Elle a déménagé, mais garde l’appartement
où elle vivait avec Edwige. Elle y revient souvent.
Marie-Thérèse et Jean ont aussi hésité à partir,
mais ils n’ont pas pu. La chambre de Béatrice
est longtemps restée close. Puis le père a fini
par la vider avec son autre fille. Elle est devenue un bureau.
Qu’ils appellent toujours « la chambre de
Béatrice ».
« La terreur que cela se reproduise »
Pour les frères et sœurs, la relation avec les
parents devient souvent difficile. Les liens changent, deviennent
parfois agressifs au départ, quand les parents s’enferment
dans le deuil. Agnès, la sœur de Béatrice,
raconte comment « celle qui est partie grappille
peu à peu toute la place ». Elle montre les
murs du salon, où trône un seul portrait des quatre
enfants : celui de Béatrice, aux côtés
de ses peintures. Marie-Thérèse, leur mère,
sourit. « Si je m’écoutais, dit-elle,
je mettrais des tableaux partout. Nos enfants ne comprennent
pas qu’ils sont tous là, avec nous. Celui qui
est parti, c’est un besoin qu’on ne peut plus combler. »Jean,
son mari, pense qu’aujourd’hui ils les aiment « plus
profondément ». Des angoisses « à chaque
quart d’heure de retard ». Cela les a rendus
plus tolérants. Il leur semble désormais aller à l’essentiel. « Nos
enfants, résume Jean, ont plus de prix à nos
yeux, parce qu’on a pesé le poids de leur absence. »
« Cicatrice douloureuse »
Progressivement, « même si la cicatrice reste
douloureuse, elle se rouvre moins souvent, et de moins en moins
longtemps », raconte Odile. Les dates restent difficiles à passer.
Les anniversaires de l’enfant, de sa mort. Au début,
Marie-Thérèse avait mal tous les soirs, à l’heure
où ils ont retrouvé le corps. Tous les 14 du
mois aussi. Et tous les vendredis soir, sans comprendre pourquoi
il lui venait « ce mal au ventre ». Elle
a fini par réaliser que c’était le moment
où sa fille rentrait de l’internat, en lançant
un rituel « Qu’est-ce que ça sent bon,
ici ». La mère reprend l’intonation
pour le dire. Elle sourit.

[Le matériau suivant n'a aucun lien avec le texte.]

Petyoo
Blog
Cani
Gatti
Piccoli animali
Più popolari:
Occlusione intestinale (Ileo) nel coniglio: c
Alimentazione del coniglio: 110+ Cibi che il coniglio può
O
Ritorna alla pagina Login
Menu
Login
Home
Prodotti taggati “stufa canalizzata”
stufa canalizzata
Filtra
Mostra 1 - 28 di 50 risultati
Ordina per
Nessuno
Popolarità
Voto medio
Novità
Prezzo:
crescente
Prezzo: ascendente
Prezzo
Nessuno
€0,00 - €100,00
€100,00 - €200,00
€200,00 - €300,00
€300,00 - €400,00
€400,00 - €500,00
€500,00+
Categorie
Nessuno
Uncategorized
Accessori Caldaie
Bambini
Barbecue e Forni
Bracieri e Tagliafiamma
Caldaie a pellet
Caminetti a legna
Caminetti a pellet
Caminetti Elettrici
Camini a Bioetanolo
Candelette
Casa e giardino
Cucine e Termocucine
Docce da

Mais raconte qu’il lui a fallu
du temps pour remonter l’histoire, retrouver les bons
souvenirs. « Au début, il ne vous revient
que les tensions, les affrontements. » Il a fallu
du temps aussi pour s’autoriser le plaisir, refaire des
projets sans Béatrice.
Arlette n’en est pas encore là. Il y a quelques
semaines, elle a ressenti le besoin de sortir le chien de Pierre-Alain, à la
même heure que lui, sur le même trajet. Il fallait
qu’elle demande aux riverains s’ils se souvenaient
du garçon qui tenait cette laisse, il y a quelques mois.

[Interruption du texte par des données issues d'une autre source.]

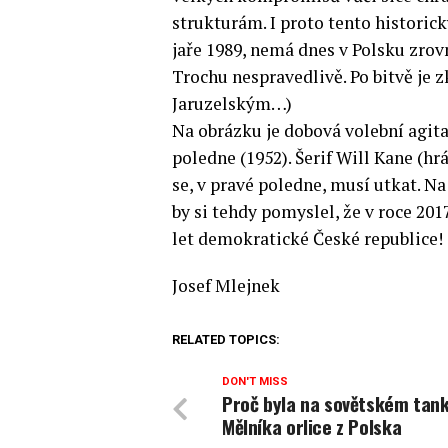
strukturám. I proto tento histori
jaře 1989, nemá dnes v Polsku zrovn
Trochu nespravedlivě. Po bitvě je
Jaruzelským…)
Na obrázku je dobová volební agit
poledne (1952). Šerif Will Kane (h
se, v pravé poledne, musí utkat. Na
by si tehdy pomyslel, že v roce 2017
let demokratické České republice!
Josef Mlejnek
RELATED TOPICS:
DON'T MISS
Proč byla na sovětském tank
Mělníka orlice z Polska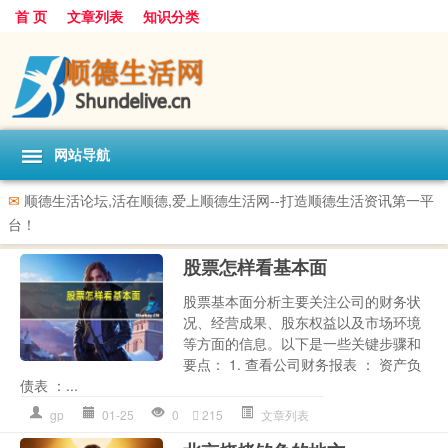
首 页
文章列表
知识分类
网站导航
✉
顺德生活论坛,活在顺德,爱上顺德生活网--打造顺德生活资讯第一平
台！
股票怎样看基本面
股票基本面分析主要关注公司的财务状
况、经营成果、股东权益以及市场环境
等方面的信息。以下是一些关键步骤和
要点： 1. 查看公司财务报表 ： 资产负
债表 ：...
gp
01-25
0
215
文章列表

(…) Puis, le jour de Noël, elle est allée
manger dans le restaurant préféré de Pierre-Alain,
avec son ancien mari. Elle n’y était jamais venue.

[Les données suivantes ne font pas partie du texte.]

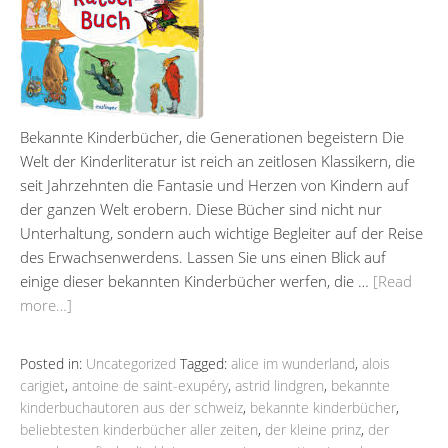
Bekannte Kinderbücher, die Generationen begeistern Die
Welt der Kinderliteratur ist reich an zeitlosen Klassikern, die
seit Jahrzehnten die Fantasie und Herzen von Kindern auf
der ganzen Welt erobern. Diese Bücher sind nicht nur
Unterhaltung, sondern auch wichtige Begleiter auf der Reise
des Erwachsenwerdens. Lassen Sie uns einen Blick auf
einige dieser bekannten Kinderbücher werfen, die …
[Read
more…]
Posted in:
Uncategorized
Tagged:
alice im wunderland
,
alois
carigiet
,
antoine de saint-exupéry
,
astrid lindgren
,
bekannte
kinderbuchautoren aus der schweiz
,
bekannte kinderbücher
,
beliebtesten kinderbücher aller zeiten
,
der kleine prinz
,
der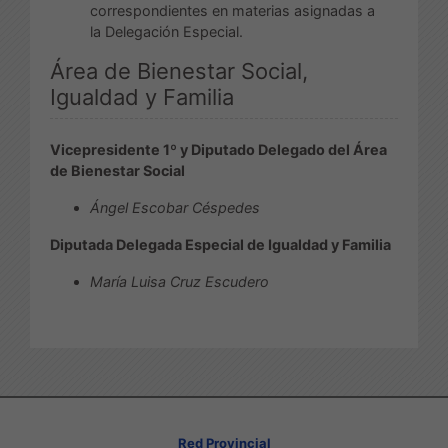
correspondientes en materias asignadas a
la Delegación Especial.
Área de Bienestar Social,
Igualdad y Familia
Vicepresidente 1º y Diputado Delegado del Área
de Bienestar Social
Ángel Escobar Céspedes
Diputada Delegada Especial de Igualdad y Familia
María Luisa Cruz Escudero
Red Provincial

Il se trouve en hauteur, dans un très beau village,
avec une ruine bien restaurée. Le patron était
un ami de son fils. Elle s’est présentée.
Il les a installés à la table qu’il prenait
d’habitude. Puis, après le service, il est venu
s’asseoir, et ils ont parlé longuement de Pierre-Alain.
Noël fut plus doux que prévu."
Le suicide en augmentation chez les
jeunes
"La Croix",
5 février 2003.
"(…) Le phénomène du suicide s’amplifie
chez les jeunes des pays industrialisés de façon
préoccupante depuis trois décennies. En effet,
si les jeunes sont moins nombreux que les personnes âgées à se
donner la mort, il n’en reste pas moins qu’il représente
la première cause de mortalité chez les 25-34
ans, la deuxième chez les 15-24 ans, soit entre 800
et 900 décès chaque année, les trois quarts
concernant des garçons.
L’augmentation des tentatives de suicide authentifiées
comme telles est également inquiétante. En dix
ans, elles sont passées de 40 000 à 60 000 environ,
les jeunes filles étant trois fois plus nombreuses . « J’ai
fait un petit calcul simple, explique Marie Choquet, psychologue
et directrice des programmes « santé de l’adolescent » à l’Inserm
et auteur de nombreuses enquêtes sur le suicide des jeunes,
et j’aboutis à ce résultat impressionnant :
sur une période de six à sept ans, chaque adolescent
connaîtra un copain de son âge qui aura fait une
tentative de suicide et, parfois, en sera mort. »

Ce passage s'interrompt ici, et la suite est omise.